What you are asked to do -
Only the lines from the one with "nouveaux clients pour vendre des produits." to the end of the data below should be given again, exactly, with both ends included and pictures omitted.

(Dataset entries)
▼

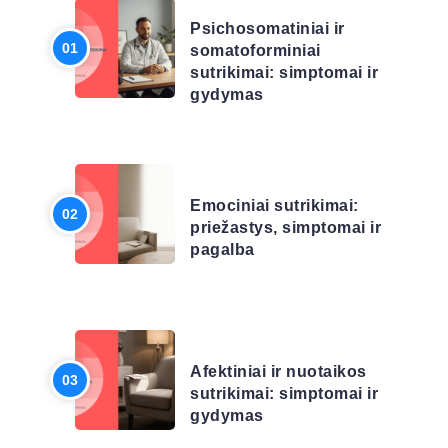
Psichosomatiniai ir
somatoforminiai
sutrikimai: simptomai ir
gydymas
LIGŲ SĄRAŠAS
Emociniai sutrikimai:
priežastys, simptomai ir
pagalba
LIGŲ SĄRAŠAS
Afektiniai ir nuotaikos
sutrikimai: simptomai ir
gydymas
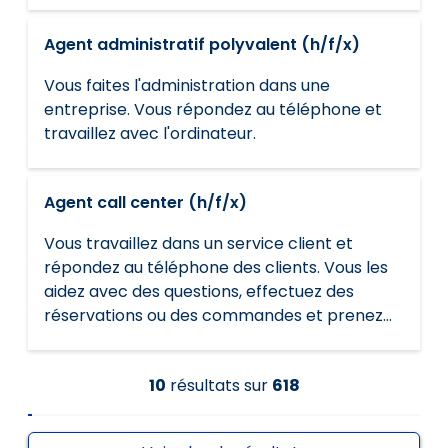
transport.
Agent administratif polyvalent (h/f/x)
Vous faites l'administration dans une
entreprise. Vous répondez au téléphone et
travaillez avec l'ordinateur.
Agent call center (h/f/x)
Vous travaillez dans un service client et
répondez au téléphone des clients. Vous les
aidez avec des questions, effectuez des
réservations ou des commandes et prenez
des rendez-vous. Vous contactez de
nouveaux clients pour vendre des produits.
10
résultats
sur
618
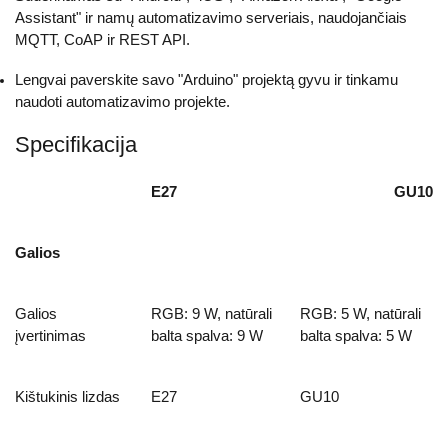
Assistant" ir namų automatizavimo serveriais, naudojančiais
MQTT, CoAP ir REST API.
Lengvai paverskite savo "Arduino" projektą gyvu ir tinkamu
naudoti automatizavimo projekte.
Specifikacija
E27
GU10
Galios
Galios
RGB: 9 W, natūrali
RGB: 5 W, natūrali
įvertinimas
balta spalva: 9 W
balta spalva: 5 W
Kištukinis lizdas
E27
GU10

▲

Task solution -
nouveaux clients pour vendre des produits.
10
résultats
sur
618
Assistant" ir namų automatizavimo serveriais, naudojančiais
MQTT, CoAP ir REST API.
Lengvai paverskite savo "Arduino" projektą gyvu ir tinkamu
naudoti automatizavimo projekte.
Specifikacija
E27
GU10
Galios
Galios
RGB: 9 W, natūrali
RGB: 5 W, natūrali
įvertinimas
balta spalva: 9 W
balta spalva: 5 W
Kištukinis lizdas
E27
GU10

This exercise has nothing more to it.